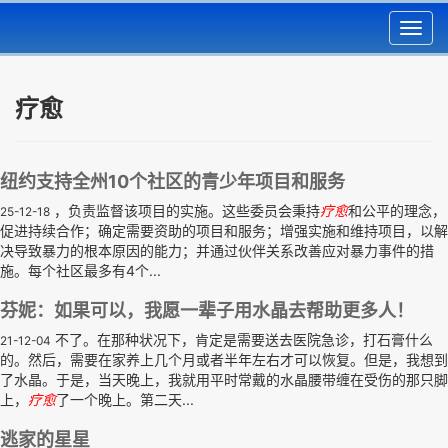
Toggl
navig
疗愈
纽约支持全州10个社区的青少年项目和服务
，负责监督该项目的实施。这些委员会秉持
疗
愈
和公平的理念，
25-12-18
促进持续合作；确定需要资助的项目和服务；增强实施和维持项目，以解
决导致暴力的根本原因的能力；并通过伙伴关系改善应对暴力事件的措
施。每个社区最多有4个...
芬妮：如果可以，我愿一辈子用水晶去帮助更多人！
不了。在那种状况下，肯定是需要送去医院急诊，打石膏什么
21-12-04
的。然后，需要在家养上几个月或者半年左右才可以恢复。但是，我想到
了水晶。于是，当天晚上，我就用平时常戴的水晶腰带缠在受伤的那只脚
上，
疗
愈
了一个晚上。第二天...
逃家的星星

■ ■ ■

## EXERCISE
The material should be duplicated word for word, with no images included.

## RESPONSE FOR THIS EXERCISE
Toggl
navig
疗愈
纽约支持全州10个社区的青少年项目和服务
，负责监督该项目的实施。这些委员会秉持
疗
愈
和公平的理念，
25-12-18
促进持续合作；确定需要资助的项目和服务；增强实施和维持项目，以解
决导致暴力的根本原因的能力；并通过伙伴关系改善应对暴力事件的措
施。每个社区最多有4个...
芬妮：如果可以，我愿一辈子用水晶去帮助更多人！
不了。在那种状况下，肯定是需要送去医院急诊，打石膏什么
21-12-04
的。然后，需要在家养上几个月或者半年左右才可以恢复。但是，我想到
了水晶。于是，当天晚上，我就用平时常戴的水晶腰带缠在受伤的那只脚
上，
疗
愈
了一个晚上。第二天...
逃家的星星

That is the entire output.